Tuesday, March 18, 2014

What Is Causing Extra Stress ?

         I know that maybe those who care about me are wondering what maybe be adding the extra stress?  Well recently there have been a few.  My late husband's father is still not really improving much which bothers  the kids and I.  I am always worrying about my daughter's battle with Anorexia, even though she is doing SO much better, its the fear of her back-sliding.  My son's learning how to drive of course is going to worry me.  All of those I can't control, they are going to be part of my life as the family grows older and health issues arise.  I always long to have that certain someone in Amesbury to help me through it as he has always been the only one that calms my fears and brings encouragement to me and my family.

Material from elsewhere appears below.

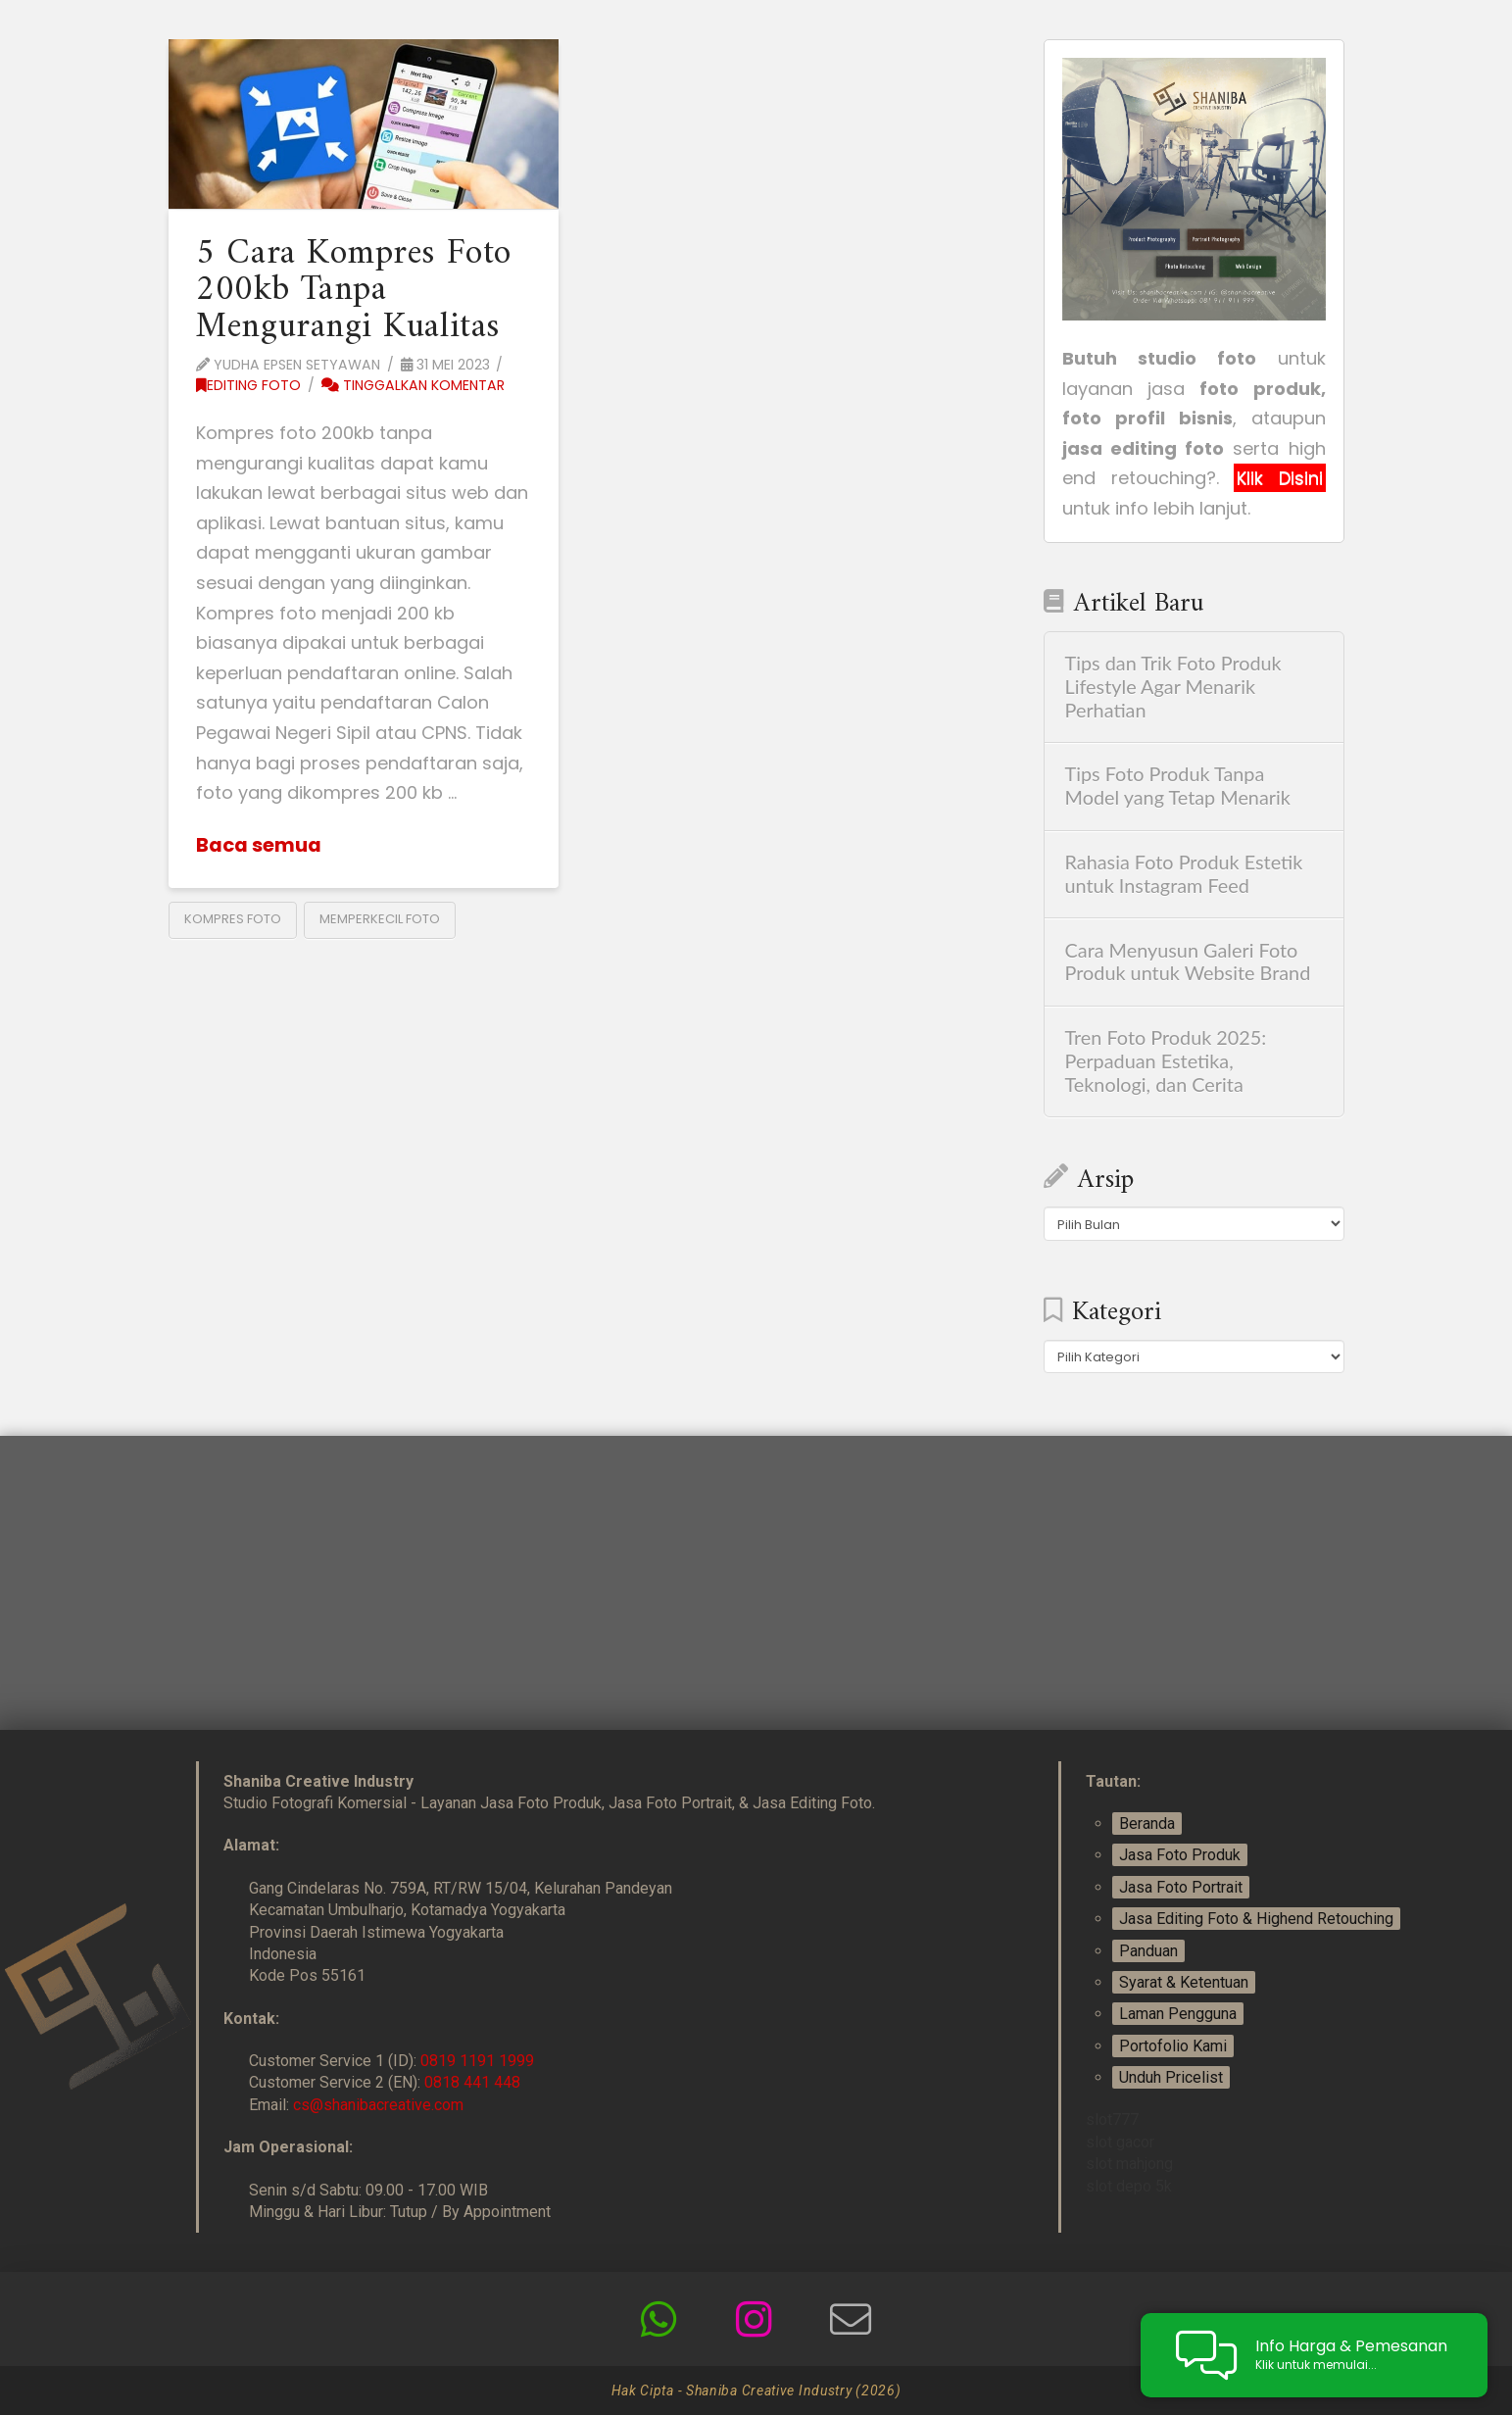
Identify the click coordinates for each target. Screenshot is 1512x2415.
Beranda (1147, 1823)
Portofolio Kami (1173, 2046)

         Over the past few months, my sister-in-laws true Identity has crept into view.  Her contempt for her parents and especially for her father just was the tip of the iceberg.   Ever since my husband's death, she has been resentful to my kids and I.  Always acting out whenever we are around.  Her mom told me recently that she wishes that her and my late husband would have apologized to each other before his death. When Jeff was placed in I.C.U,  I had to watch the children because at that time they were too young to go into the room with me to see their daddy.  I had no choices as my family lived 90 minutes away.  My sister-in-law ,her then boyfriend and his mother would go to my late husband's room and then call me to tell me on his condition.  Well it would upset me.  Of course I was told that he responded to them but when I was there, there wasn't any movement or sound.  His heart rate remained the same.
          I don't know what she was hoping for whether she was waiting for my late husband to say he was sorry to her or not, but obviously it didn't happen.  I felt relieved that before Jeff lapsed into a coma that we both told said " I  love you" to each other.  The day before he was placed in I.C.U, his parents, the children and I went to see him and the kids did give their dad a hug. Jeff's sister never bothered to show up at that point, so if she had anything to regret, it was not by my doing.

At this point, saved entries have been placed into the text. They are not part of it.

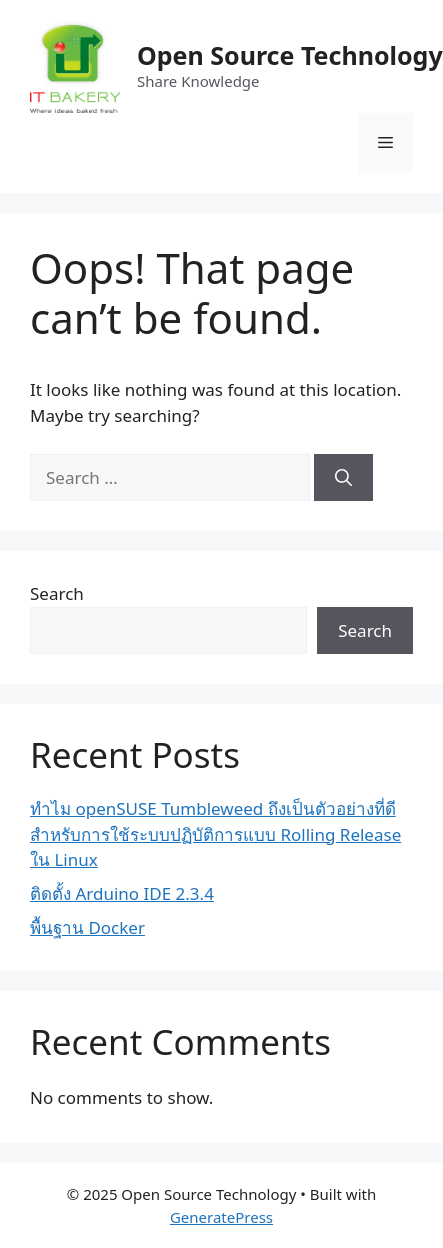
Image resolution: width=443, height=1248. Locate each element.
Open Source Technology (290, 55)
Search (57, 593)
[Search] (343, 478)
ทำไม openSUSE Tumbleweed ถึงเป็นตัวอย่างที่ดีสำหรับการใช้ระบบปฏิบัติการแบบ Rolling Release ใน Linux (215, 834)
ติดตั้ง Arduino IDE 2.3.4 (122, 893)
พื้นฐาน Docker (87, 927)
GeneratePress (221, 1217)
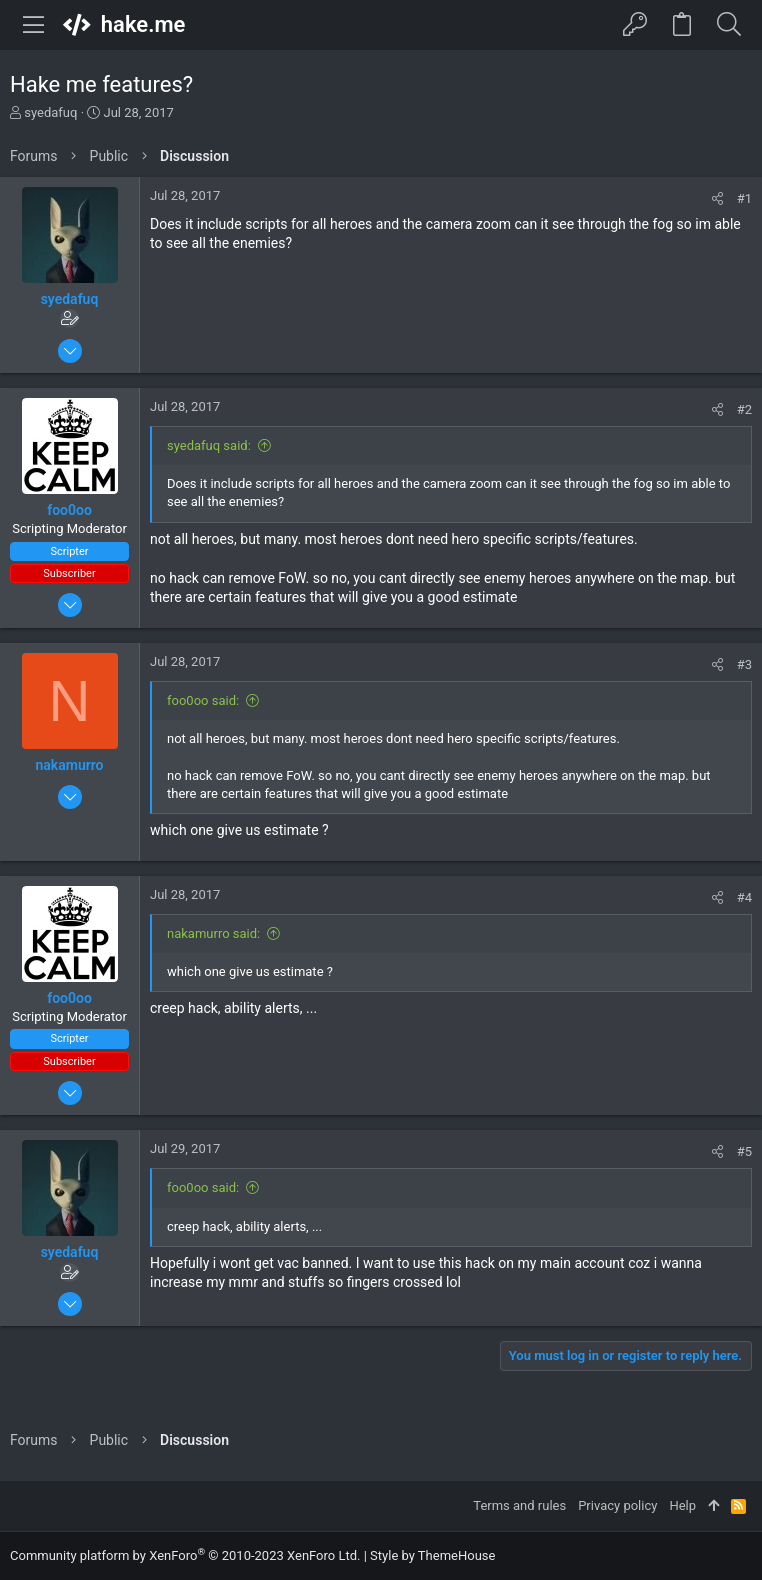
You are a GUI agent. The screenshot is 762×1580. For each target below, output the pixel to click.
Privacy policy (617, 1505)
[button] (34, 25)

     Its amazing as I think back about the months before Jeff died, how his sister tried to start up trouble and what she felt was owed to her.  Constantly jealous over her nieces and nephews was just plain silly in my mind but there was nothing that I could do about that.  After Jeff's death, moving down to be around my family didn't go over well with his family and I got pressured into coming back to the point that I was told that since the kids and I were living here that none of the inheritance would come to the kids.  This event happened  in front of his sister and her husband and the kids and I.  It was very hurtful , and his sister got what she wanted.

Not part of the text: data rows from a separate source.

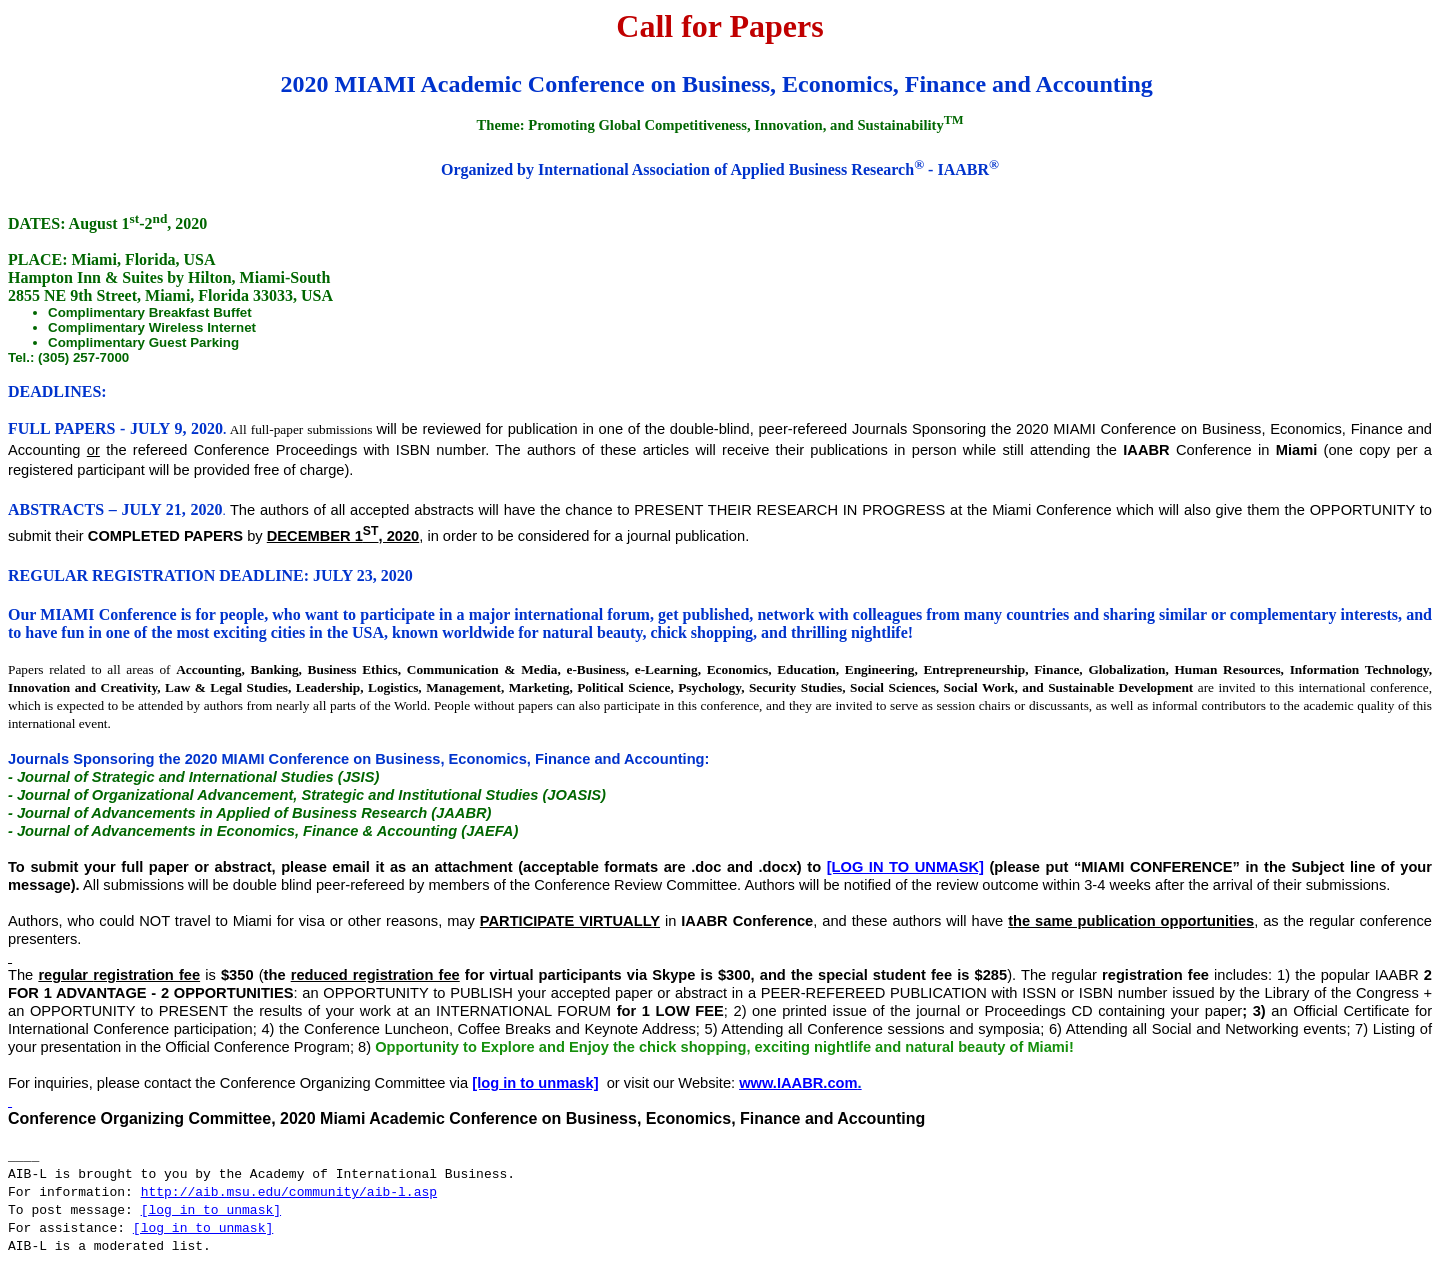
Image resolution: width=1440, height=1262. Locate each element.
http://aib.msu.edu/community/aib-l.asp (289, 1192)
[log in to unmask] (905, 867)
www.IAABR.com (798, 1083)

     I had been able to let all of that go and up til now, I was hoping that I was wrong with the motivation behind it all until her father's health started to get worse.  It almost like she doesn't care and what is disturbing is her attitude about it.  Her parents bend over backwards to please her, she demands, they do.  Her and I got into it a month back as it had been building, she more or less revealed her true-self and how she put-up with my family for the sake of her folks.  
     Now, her other brother and his girlfriend since 1997 are getting married on June 4th in the same church that my late husband and I were married in.  That really doesn't bother half as much as dealing with the whole atmosphere  surrounding it.  My mom is afraid of us walking into something and doesn't want us to go.     We were invited but apprehension is eating away at me, the kids and I don't want to go.  With the way we have been treated this past year, it wouldn't be good on any of us.  My mom is right, I know this in my heart.  She gets concerned for my health with the depression and anxiety.
    Since 2007, the kids and I have gone up to Willard, Ohio to see Jeff's grave and his family.  Something deep inside of me is telling me that it has to stop now.   Its time to just to let go.  I know Jeff is in a better place and safe from all the hurt.  I know he would want the kids and me to go on and be happy, the way it should be and not attached to Willard, Ohio anymore.